Périopératoire Gestion des patients qui
ont eu le SDRC – Quelle est la preuve?

Voici ce qui a été dit au congrès de l’IASP à Boston en 2018 au sujet du SDRC. Aucune preuve a été apporté que la rachis anesthésie est meilleure pour un patient ayant eu un SDRC:

Je vous mets un article écris par un médecin anesthésiste: Stephan A Schug Anesthésiologie et médecine de la douleur University of Western Australia et Royal Perth Hôpital

Le manque de preuves
«Il n’y a pas d’approche standard périopératoire pour empêcher le développement ou la gestion des cas existants de SDRC lors de la  chirurgie et la période postopératoire

Un exemple de « EBM »
””’Malgré une étude cité ci-dessus, les auteurs croient que l’anesthésie régionale est un meilleur choix que l’anesthésie générale, en particulier chez les patients ayant des cas établis de SDRC
Gérer la douleur. (2012) 2 (6), 561-567. Mais aucune preuve réelle a été apporté

Vitamine C: La preuve:

  • preuve de niveau modéré soutenant l’utilisation d’un seul bolus
    2 g dose de pré-opératoire de la vitamine C comme adjuvant
    pour réduire la consommation de morphine post-opératoire
  • preuve de haut niveau de support de la vitamine C périopératoire
    La supplémentation de 1g /j pour pour 50m s jours pour la
    prévention SDRC I après la chirurgie des membres.

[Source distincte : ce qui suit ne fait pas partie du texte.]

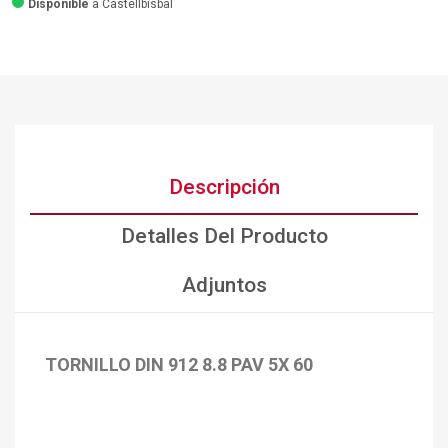
Disponible
a Castellbisbal
Descripción
Detalles Del Producto
Adjuntos
TORNILLO DIN 912 8.8 PAV 5X 60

Une douleur persistante & an après une chirurgie orthopédique:

18,9% ont connu la douleur persistante post-opératoire
• 42,8% ont signalé des symptômes évocateurs de la douleur
neuropathique
• 4,0% répondaient aux critères diagnostiques de recherche rapportés par les patients pour le SDRC


conclusions:

Une douleur persistante post-opératoire 1 an après la chirurgie 
fracture du poignet et de la cheville est fréquente,et une grande proportion de patients présentent des symptômes évocateurs de la douleur neuropathique & du SDRC. Les patients doivent être informés du risque important de développer la douleur post-opératoire persistante.

Rhumatologie:

Conseils Eminence-Based ‘

 Facteurs de risque:

• l’anxiété pré-opératoire
• intensité de la douleur préopératoire
• temps prolongé Garrot
• lésion du nerf moteur

 recommandations:

• Retarder les interventions chirurgicales jusqu’à ce que les symptômes SDRC se sont améliorés
• La réduction du temps opératoire et Garrot
• le choix d’une approche mini-invasive
• l’administration périopératoire de la vitamine C en tant que mesure préventive
• non seulement chez les patients souffrant de SDRC, mais aussi dans la plupart des cas de traumatisme et la chirurgie orthopédique.
• perfusion périopératoire de kétamine

Pire encore: Ce que nous faisons à RPH!
Avant l’opération

• Est-ce vraiment la chirurgie indiqué ????
• décision commune par l’équipe multidisciplinaire!
• L’information des patients optimale et le consentement éclairé!
• Est-ce le SDRC du patient de manière optimale traitée?
• physiothérapie maximal
• entrée de la psychologie clinique
• Pharmacotherapie
• Remplacer les opioïdes conventionnels par les atypiques!
• Continuer en périopératoire la prégabaline au maximum de la dose tolérée!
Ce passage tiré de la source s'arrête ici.